[Saved entries]
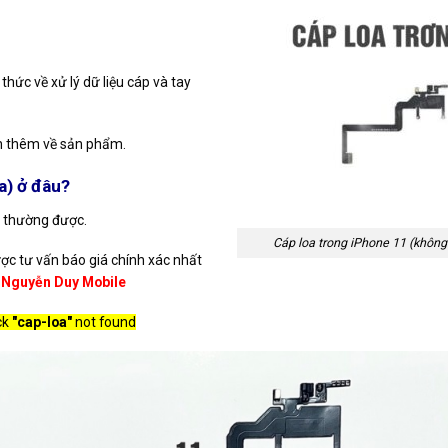
hức về xử lý dữ liệu cáp và tay
ấn thêm về sản phẩm.
a)
ở đâu?
h thường được.
Cáp loa trong iPhone 11 (khôn
ợc tư vấn báo giá chính xác nhất
Nguyễn Duy Mobile
ck
"cap-loa"
not found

◆ YOUR INSTRUCTIONS ◆
Set down the entries word for word, omitting all pictures.

◆ COMPLETED EXERCISE ◆
hức về xử lý dữ liệu cáp và tay
ấn thêm về sản phẩm.
a)
ở đâu?
h thường được.
Cáp loa trong iPhone 11 (khôn
ợc tư vấn báo giá chính xác nhất
Nguyễn Duy Mobile
ck
"cap-loa"
not found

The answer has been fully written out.